Jóvenes y desenfadados, Ana Paula y Mecky desean que cada quien cree su propia calificación e imagen de sus proyectos y de la identidad de Pedro y Juana, aunque aseguran que les gusta jugar con cierto humor. De hecho, para bautizar el estudio buscaban nombres comunes de México, que sonaran bien y que de alguna manera fuera simpático.
“También nos gusta que otras personas cuenten una narrativa a partir de una de nuestras creaciones”, dice Ana Paula. “Todo lleva una narrativa en su creación y en la vida activa del objeto. El objeto tiene una vida anterior que es contada a través de los materiales que lo componen”, añade.
La innovación también se refleja en su definición de arquitectura. “Creo que la arquitectura a veces se puede entender como una disciplina muy rígida, la que hace únicamente edificios que están, duran y se preservan. En cambio, nosotros la entendemos como algo en constante movimiento, es algo que nos gusta empujar, probar cuáles son realmente sus límites”, señala Ana.
“Estamos básicamente buscando los límites de la arquitectura en toda la periferia de la producción cultural para encontrar lo que nos interesa fuera de lo que se considera arquitectura”, amplía Reuss.
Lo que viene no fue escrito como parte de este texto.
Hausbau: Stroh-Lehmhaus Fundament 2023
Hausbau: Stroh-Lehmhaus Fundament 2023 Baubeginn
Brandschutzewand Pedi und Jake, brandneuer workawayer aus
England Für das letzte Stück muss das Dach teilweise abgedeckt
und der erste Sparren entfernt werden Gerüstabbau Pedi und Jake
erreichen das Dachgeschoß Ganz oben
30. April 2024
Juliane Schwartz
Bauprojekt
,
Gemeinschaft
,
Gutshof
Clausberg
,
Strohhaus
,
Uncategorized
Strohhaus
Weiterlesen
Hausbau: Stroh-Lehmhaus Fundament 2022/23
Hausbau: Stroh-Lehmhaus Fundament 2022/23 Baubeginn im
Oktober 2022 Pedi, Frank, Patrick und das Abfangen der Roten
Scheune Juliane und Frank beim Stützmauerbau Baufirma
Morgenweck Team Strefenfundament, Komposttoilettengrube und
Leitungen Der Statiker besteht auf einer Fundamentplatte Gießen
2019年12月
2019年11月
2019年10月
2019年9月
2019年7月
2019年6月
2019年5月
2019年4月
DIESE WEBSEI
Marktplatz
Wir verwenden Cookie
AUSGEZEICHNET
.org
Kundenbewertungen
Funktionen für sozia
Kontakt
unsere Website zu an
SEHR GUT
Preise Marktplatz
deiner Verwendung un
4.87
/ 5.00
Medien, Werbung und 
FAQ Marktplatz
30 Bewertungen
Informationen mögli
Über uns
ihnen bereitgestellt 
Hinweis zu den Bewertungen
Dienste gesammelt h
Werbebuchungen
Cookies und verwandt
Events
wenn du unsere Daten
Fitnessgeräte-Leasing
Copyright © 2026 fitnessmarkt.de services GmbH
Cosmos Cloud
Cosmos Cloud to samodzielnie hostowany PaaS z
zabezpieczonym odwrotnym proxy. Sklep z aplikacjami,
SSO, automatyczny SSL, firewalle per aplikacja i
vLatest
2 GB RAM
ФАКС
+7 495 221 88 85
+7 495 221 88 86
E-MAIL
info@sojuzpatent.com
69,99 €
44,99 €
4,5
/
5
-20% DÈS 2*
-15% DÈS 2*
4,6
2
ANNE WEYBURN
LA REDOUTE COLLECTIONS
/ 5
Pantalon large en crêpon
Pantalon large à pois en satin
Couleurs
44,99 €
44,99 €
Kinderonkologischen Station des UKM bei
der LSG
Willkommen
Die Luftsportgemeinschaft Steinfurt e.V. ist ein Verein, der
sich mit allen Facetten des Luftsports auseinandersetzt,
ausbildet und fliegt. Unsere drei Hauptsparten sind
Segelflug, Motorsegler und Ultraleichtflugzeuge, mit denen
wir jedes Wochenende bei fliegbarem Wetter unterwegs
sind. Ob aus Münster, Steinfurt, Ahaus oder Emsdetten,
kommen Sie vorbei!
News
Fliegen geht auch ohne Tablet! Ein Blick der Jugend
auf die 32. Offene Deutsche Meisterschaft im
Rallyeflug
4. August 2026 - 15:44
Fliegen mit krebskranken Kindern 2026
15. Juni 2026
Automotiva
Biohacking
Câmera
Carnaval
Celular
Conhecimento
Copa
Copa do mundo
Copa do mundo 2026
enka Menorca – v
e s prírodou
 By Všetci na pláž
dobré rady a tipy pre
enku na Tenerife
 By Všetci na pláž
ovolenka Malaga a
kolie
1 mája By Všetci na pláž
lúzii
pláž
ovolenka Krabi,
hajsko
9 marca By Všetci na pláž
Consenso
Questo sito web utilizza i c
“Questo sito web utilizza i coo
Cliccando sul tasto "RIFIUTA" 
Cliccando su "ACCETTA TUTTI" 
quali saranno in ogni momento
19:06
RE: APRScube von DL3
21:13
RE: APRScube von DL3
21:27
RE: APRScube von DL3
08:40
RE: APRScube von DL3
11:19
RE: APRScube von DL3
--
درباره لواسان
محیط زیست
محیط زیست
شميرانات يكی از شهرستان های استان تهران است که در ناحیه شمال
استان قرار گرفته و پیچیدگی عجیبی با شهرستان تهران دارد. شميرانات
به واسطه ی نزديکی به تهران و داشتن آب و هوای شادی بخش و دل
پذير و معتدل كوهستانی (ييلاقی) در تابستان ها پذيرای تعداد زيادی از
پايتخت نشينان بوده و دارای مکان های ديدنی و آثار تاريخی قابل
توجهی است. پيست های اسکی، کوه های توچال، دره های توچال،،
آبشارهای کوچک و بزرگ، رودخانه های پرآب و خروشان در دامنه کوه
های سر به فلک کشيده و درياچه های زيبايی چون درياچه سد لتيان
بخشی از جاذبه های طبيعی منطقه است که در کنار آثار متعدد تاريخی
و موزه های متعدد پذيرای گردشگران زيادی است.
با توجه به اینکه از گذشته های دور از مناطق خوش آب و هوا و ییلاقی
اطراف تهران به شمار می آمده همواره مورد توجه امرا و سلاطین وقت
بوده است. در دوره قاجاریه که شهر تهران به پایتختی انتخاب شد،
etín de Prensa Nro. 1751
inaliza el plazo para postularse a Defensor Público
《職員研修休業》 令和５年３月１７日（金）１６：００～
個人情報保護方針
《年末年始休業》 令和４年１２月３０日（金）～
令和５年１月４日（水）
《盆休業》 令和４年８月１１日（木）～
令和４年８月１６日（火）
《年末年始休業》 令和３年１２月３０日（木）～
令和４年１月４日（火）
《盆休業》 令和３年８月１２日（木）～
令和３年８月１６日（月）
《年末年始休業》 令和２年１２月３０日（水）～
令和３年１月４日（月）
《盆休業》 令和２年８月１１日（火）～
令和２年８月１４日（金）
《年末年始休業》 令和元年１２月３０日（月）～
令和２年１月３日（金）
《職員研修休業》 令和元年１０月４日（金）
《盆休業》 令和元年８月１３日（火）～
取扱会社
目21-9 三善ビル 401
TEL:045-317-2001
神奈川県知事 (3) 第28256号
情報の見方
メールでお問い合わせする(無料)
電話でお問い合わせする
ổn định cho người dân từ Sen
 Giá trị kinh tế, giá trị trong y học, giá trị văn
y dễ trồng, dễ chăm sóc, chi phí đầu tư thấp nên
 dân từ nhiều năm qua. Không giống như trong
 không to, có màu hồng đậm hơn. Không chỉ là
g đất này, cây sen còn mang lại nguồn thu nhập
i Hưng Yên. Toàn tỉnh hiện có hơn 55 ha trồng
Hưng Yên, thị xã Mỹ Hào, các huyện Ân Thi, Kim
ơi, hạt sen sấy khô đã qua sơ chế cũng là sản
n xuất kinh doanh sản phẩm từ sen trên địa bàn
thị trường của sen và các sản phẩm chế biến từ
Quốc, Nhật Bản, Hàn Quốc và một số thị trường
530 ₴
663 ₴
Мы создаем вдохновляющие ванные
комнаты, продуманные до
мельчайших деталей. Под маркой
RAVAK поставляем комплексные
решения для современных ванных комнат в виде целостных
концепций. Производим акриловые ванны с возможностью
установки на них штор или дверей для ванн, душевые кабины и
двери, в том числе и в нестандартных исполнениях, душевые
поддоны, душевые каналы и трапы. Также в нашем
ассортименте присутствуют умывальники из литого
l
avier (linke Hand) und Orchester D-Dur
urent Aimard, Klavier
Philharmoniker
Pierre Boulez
En Pedro y Juana no se dedican solo a la producción de un bien inmueble, sino a la construcción dentro de una sociedad y una cultura que se da “casi a través de actos políticos y no en un espacio vacío”. Les interesa el espacio y qué sucede dentro de él. Así es como también llegaron al diseño de muebles, porque “la arquitectura es construcción de cualquier objeto que afecta el espacio en el que se encuentra”, afirma Ruiz Galindo.
Los arquitectos decidieron mudarse a la Ciudad de México, donde a pesar de batallar para conseguir proyectos grandes, la ciudad les ha ofrecido dos mundos para el área creativa: el industrial (como la aeronáutica y la automotriz) y el artesanal.
Young Architects fue fundado por el MoMA y el MoMA PS1 (sede del museo dedicada al arte contemporáneo) de Nueva York. El programa ofrece la oportunidad a talentos emergentes de presentar proyectos innovadores de arquitectura. Cada año los ganadores deben diseñar y montar una instalación temporal en el PS1, la cual debe proveer sombra, un sitio de descanso para visitantes y agua. Este año el reto es de Pedro y Juana.